To start off my set, I decided to take a tour of Britain with Bill Bryson, an American humorist author who lived in England for twenty years, beginning in the 1970s. Before returning to the United States, Bryson decided to mull over his adopted homeland by traveling over it, in part repeating the journey he made upon first arriving. Bryson is a riotous author for me, and here he’s of course an entertaining guide, cheerfully rambling through the country, offering commentary that varies from serious reflections on English culture to absurd thoughts and irrelevant tangents. At the outset, when repeating his initial 1970s travels, the commentary compares the Britain of his youth to Britain today, though the changes he notes (in the flowering of chain stores, the destruction of older architectural for modern boxes) are scarcely for the better. Even so, this is a delightfully fun book.

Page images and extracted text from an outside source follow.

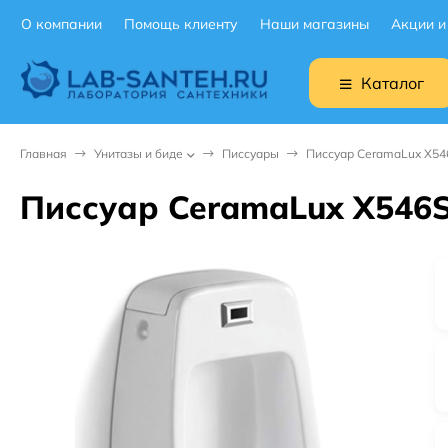
О компании
Помощь клиенту
Наши магазины
Акции и
Каталог
Главная
Унитазы и биде
Писсуары
Писсуар CeramaLux X54
Писсуар CeramaLux X546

Kate Fox’s Watching the English takes a more serious tack, slightly so. The author has a earnest endeavor — scrutinizing English culture with an anthropologist’s eye — but she offers a spirited analysis. Although her intent is to discern the rules governing English behavior by watching how Britons act, she’s no passive observer, instead turning her fellow Brits into lab rats and experimenting on them. She devotes afternoons to jumping queues (cutting into lines) and bumping into people on purpose, noting how many of them automatically apologize. As she studies one area of English life after another — work, hobbies, sex, shopping — patterns emerge, rules which interact with one another, and eventually the patterns create a cohesive analysis of English culture. Fox declares that the English are fundamentally socially anxious, and that many English behaviors act to counter that awkwardness. The weather, for instance, is not actually all that interesting to English folk, regardless how how incessantly they speak of it: instead, talking about the weather is a way to be social without being impolite, to make a human connection without seeming weird. Fox sees her countrymen and women as being desperate for fellowship, but denied it by a culture that encourages emotional coolness — reserve, moderation, and the respect of privacy. Other aspects of English culture she touches on are the prevalence of class consciousness (which is ubiquitous, being expressed and betrayed not just by the word you use to describe household furniture, but which items you are willing to buy from a Mark’s and Spencer), English humor, and a fundamental belief in fair play. While I can’t judge her book against personal experience (not yet having traveled to England’s green and pleasant land), I found it utterly engaging and entertainingly written.